- **Task goal**
Going line by line through the data below, how many lines contain the word "općenito"? Give only the number.
-.-.-
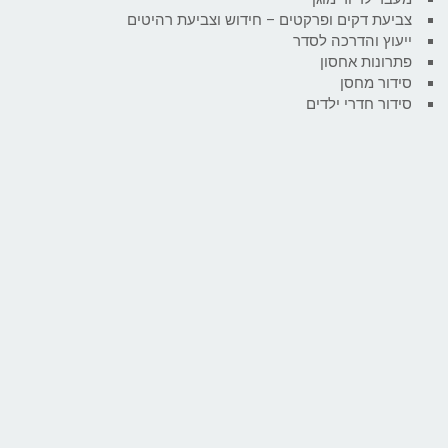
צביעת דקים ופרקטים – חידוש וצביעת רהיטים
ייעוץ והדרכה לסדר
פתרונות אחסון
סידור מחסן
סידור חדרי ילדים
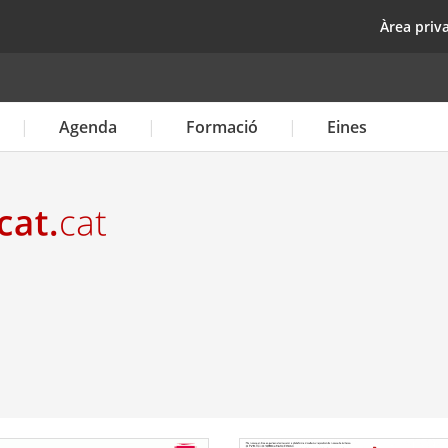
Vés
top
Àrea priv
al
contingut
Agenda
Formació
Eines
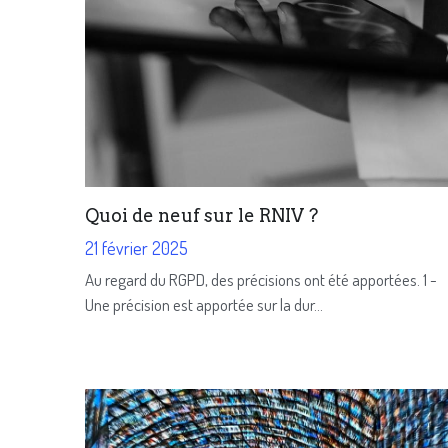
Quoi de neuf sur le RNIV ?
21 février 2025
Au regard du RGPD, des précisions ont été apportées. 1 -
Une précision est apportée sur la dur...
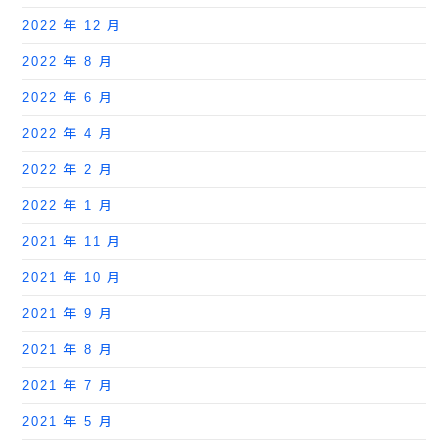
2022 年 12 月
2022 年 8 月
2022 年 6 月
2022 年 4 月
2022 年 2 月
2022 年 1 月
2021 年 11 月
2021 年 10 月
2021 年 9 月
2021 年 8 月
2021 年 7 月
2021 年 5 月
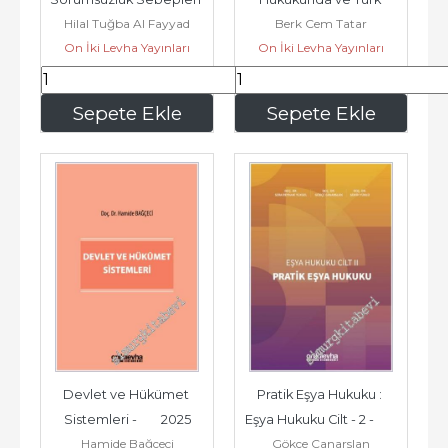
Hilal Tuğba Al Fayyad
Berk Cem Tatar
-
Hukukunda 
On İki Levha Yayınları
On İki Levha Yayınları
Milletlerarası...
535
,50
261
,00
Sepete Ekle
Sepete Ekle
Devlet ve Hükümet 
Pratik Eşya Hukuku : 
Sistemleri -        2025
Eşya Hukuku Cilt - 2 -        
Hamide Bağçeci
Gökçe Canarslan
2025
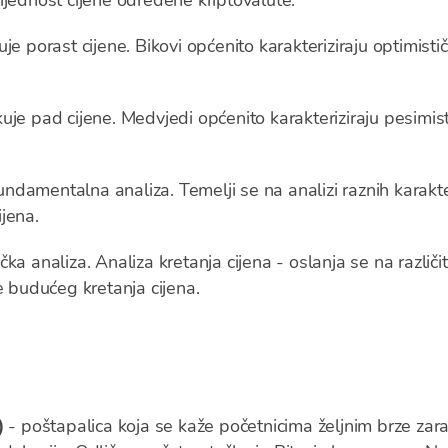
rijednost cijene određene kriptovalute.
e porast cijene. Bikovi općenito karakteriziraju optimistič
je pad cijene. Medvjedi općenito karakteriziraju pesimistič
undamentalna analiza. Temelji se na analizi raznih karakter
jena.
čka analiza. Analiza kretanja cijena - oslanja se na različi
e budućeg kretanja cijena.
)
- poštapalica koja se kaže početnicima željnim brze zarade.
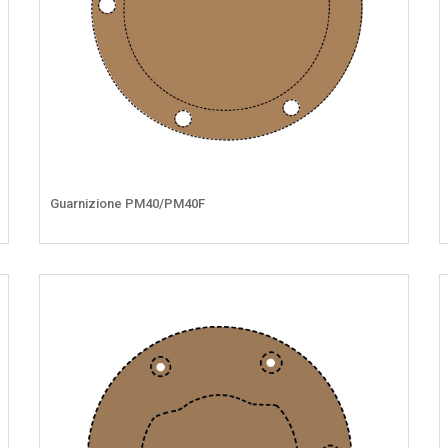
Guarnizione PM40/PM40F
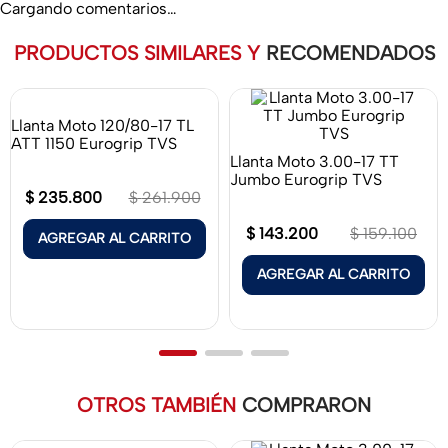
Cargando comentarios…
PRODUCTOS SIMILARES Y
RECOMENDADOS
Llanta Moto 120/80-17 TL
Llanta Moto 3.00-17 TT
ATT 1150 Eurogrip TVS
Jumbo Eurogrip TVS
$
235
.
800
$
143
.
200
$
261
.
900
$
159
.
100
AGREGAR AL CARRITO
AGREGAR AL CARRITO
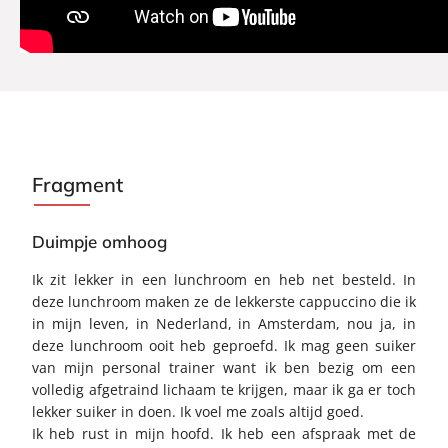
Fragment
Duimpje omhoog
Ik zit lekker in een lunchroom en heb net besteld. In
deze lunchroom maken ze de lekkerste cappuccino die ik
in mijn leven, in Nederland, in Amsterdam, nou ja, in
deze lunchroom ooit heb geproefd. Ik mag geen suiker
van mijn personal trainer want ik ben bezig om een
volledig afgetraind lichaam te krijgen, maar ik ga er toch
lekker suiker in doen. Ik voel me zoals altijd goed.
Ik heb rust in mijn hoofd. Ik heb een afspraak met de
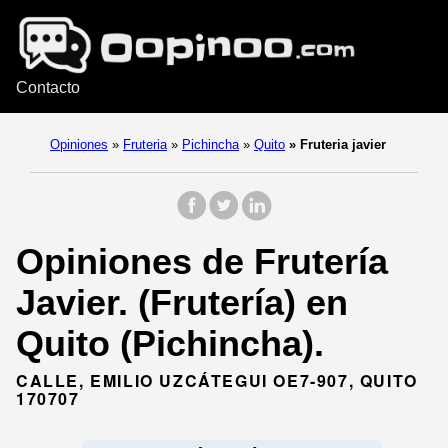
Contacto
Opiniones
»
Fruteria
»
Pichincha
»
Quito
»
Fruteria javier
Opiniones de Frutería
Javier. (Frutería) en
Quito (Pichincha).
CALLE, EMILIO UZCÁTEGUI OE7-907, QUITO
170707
-.-.-
- **Answer to the problem**
2